Yıllardır “terörle mücadele” her şeyin üzerine çıkarıldı, en ufak itiraz “vatan hainliği” ile suçlandı. Erdoğan bu politikasını kararlılıkla sürdürerek tüm muhalefetin siyaset yapma alanını belirler hale geldi. Cerablus ve Afrin harekatları ile savaşı günlük politikanın içine soktu. Bütün bunların üzerine bir de “devletin beka sorunu” örtüsü serildi ve ekonomik kriz bile dış güçlerin saldırısına bağlandı.
Yaşananlar savaş üzerinden yürütülen politikanın bir tıkanma noktasına yaklaştığını gösteriyor. Son günlerde ABD ve Rusya arasında yapılan manevraların bir çıkmaza girdiğinin işaretleri görülmeye başlamıştı. Seçimlere iki aydan az zaman kaldı. Saray bu tabloyu görüp yeniden gerilimi tırmandırır mı? Bu mümkün olsa da yaratacağı sonuçlar öncekilerden farklı olacaktır. “Mermi fiyatıyla” korkutulan vatandaş artık savaş politikalarının kendisine nelere mal olduğunu dünden daha açık kavrıyor olmalıdır.
İlginç bir dönemden geçiliyor. Her şeye gücü yeter görünen Saray, patlıcan fiyatlarıyla uğraşmak zorunda kalıyor. En küçük itiraz karşısında kimyası bozuluyor. Sürekli tehditle sorunları çözeceğine inanıyor. Ülkenin yıllardır biriken siyasal ve ekonomik sorunları sürekli halının altına süpürülüyor.

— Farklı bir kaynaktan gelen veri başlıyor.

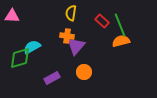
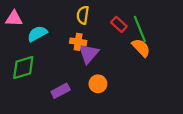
orange semicircle: (121, 41) -> (141, 48), turned 60
cyan semicircle: (32, 47) -> (37, 34), moved

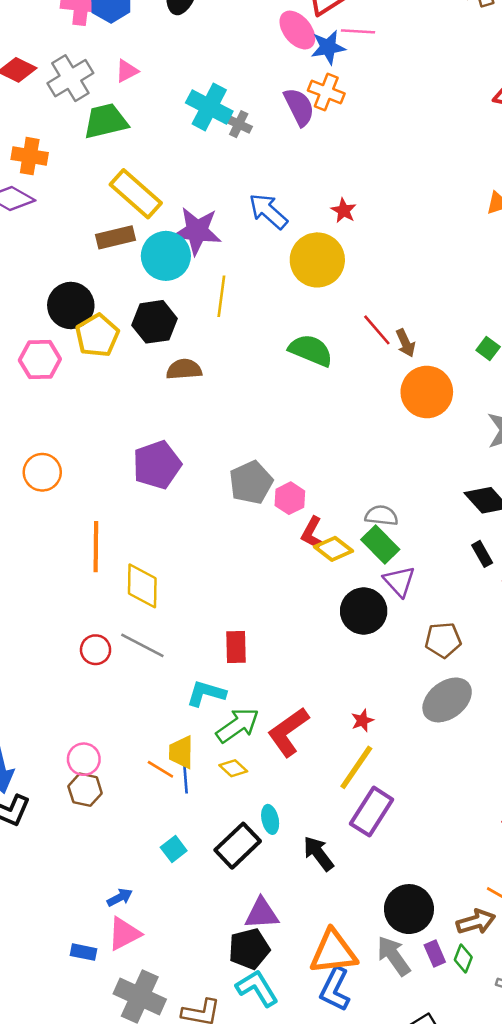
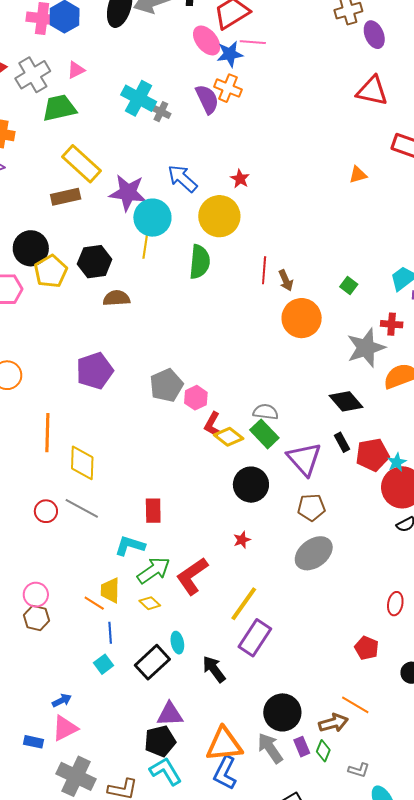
cyan circle: (166, 256) -> (152, 218), moved
red line: (377, 330) -> (264, 270), turned 44
green semicircle: (311, 350) -> (200, 262), moved, turned 72
purple triangle: (399, 581) -> (304, 459), moved, size x1.4
red star: (362, 721) -> (242, 540), moved
blue line: (186, 779) -> (110, 633), moved

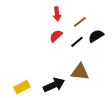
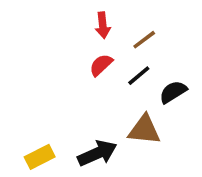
black semicircle: (96, 36) -> (173, 92), moved

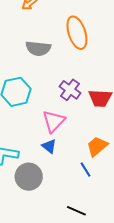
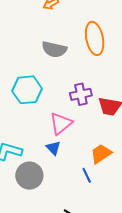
purple cross: (70, 90) -> (81, 94), turned 35

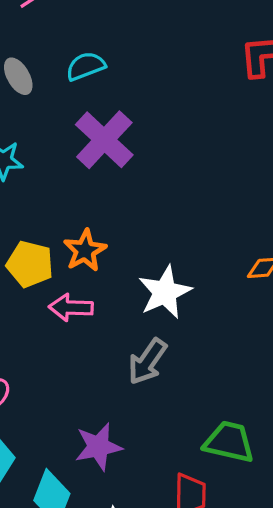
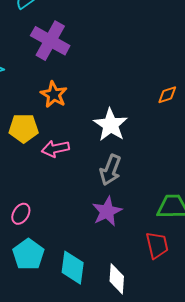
orange star: (85, 250) -> (54, 95), moved
purple star: (98, 447) -> (107, 211), moved

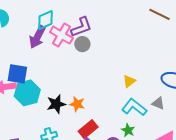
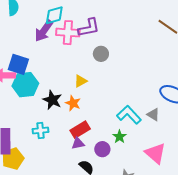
pink cross: (61, 35) -> (68, 33), turned -35
gray circle: (82, 44) -> (101, 54), moved
yellow triangle: (129, 81) -> (81, 81), moved
black star: (56, 104) -> (52, 100), turned 30

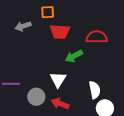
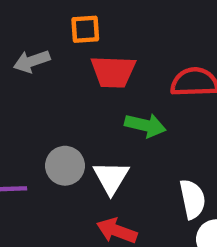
green arrow: (74, 56) -> (145, 125), turned -138
gray circle: (36, 97) -> (65, 166), moved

Dolmabahçe mutabakatı sırasında Erdoğan masayı devirdikten sonra faşizme doğru yola çıktı; başkanlık sistemi sözde, ülkeyi koalisyonlardan kurtararak daha hızlı ve iyi yönetmenin formülü olacaktı. Oysa ülke ne sık sık seçim yapmaktan ne de koalisyondan kurtulabildi. “Cumhur ittifakı” günümüz koalisyon biçimlerinin adıdır. Basına tek tip elbise giydirildi, her muhalif görüş tasfiye ediliyor. Aslında başkanlık sistemiyle AKP de siyaset sahnesinden geri plana itildi. Tasfiyeler AKP içine de gelip dayandı. İstanbul için Binali Yıldırım’dan başka aday kalmaması bu tasfiyelerin hangi noktaya geldiğinin göstergesidir.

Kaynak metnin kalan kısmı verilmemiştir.